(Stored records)

BEGIN

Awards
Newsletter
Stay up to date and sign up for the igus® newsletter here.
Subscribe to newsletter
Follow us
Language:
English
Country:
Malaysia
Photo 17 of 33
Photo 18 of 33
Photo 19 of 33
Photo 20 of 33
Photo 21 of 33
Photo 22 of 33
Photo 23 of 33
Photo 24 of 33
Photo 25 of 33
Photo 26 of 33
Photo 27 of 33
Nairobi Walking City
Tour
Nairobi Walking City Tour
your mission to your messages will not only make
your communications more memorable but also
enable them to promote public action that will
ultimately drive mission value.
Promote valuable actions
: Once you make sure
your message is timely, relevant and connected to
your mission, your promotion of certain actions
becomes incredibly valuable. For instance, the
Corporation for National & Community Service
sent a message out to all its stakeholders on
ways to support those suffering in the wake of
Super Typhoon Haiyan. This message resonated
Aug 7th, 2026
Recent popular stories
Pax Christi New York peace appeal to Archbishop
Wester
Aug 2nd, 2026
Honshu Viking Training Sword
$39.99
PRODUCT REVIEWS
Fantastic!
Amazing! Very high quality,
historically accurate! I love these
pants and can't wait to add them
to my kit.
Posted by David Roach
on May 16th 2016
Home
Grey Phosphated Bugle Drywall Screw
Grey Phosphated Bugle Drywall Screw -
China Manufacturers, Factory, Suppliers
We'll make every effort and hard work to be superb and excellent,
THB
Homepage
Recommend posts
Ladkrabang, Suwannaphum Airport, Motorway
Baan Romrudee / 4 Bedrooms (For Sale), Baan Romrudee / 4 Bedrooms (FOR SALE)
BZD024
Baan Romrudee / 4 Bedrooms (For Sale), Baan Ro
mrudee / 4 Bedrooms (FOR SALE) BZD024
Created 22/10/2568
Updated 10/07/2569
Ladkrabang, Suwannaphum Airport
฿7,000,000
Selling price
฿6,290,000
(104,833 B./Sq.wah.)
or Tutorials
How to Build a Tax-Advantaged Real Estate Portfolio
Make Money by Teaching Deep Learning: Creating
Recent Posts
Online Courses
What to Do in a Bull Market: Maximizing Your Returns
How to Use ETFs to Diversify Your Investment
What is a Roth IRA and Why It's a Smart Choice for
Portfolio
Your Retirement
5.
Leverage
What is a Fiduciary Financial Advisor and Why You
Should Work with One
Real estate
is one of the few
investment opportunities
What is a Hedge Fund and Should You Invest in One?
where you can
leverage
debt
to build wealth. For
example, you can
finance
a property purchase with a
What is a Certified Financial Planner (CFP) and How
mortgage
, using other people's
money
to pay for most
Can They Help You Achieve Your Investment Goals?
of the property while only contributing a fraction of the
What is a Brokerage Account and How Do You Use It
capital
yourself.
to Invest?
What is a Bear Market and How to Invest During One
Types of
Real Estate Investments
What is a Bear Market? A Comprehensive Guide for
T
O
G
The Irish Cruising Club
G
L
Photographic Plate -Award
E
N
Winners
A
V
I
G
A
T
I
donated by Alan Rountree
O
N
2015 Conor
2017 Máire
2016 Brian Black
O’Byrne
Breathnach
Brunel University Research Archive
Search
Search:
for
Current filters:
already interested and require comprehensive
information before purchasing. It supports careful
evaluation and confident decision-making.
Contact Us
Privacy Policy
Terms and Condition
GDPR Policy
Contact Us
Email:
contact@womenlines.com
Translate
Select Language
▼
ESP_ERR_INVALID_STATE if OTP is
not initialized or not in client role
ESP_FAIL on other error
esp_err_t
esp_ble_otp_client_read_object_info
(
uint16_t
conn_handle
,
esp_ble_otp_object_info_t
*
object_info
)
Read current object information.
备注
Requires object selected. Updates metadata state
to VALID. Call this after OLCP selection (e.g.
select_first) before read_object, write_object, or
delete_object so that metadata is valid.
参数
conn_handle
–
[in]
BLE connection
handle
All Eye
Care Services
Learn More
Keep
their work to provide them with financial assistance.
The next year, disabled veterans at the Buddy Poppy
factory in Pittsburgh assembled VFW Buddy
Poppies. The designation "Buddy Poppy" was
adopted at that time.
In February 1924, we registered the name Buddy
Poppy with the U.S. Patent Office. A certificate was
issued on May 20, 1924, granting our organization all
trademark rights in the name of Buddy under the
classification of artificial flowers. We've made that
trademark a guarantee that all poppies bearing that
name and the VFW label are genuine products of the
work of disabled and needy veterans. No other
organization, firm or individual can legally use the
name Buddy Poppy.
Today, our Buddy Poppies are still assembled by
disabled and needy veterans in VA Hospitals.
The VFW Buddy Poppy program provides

END

» WORK REQUIRED
The total, and nothing more: how many lines in the entries contain "Airport"?

» RESULT FOR THIS EXERCISE
2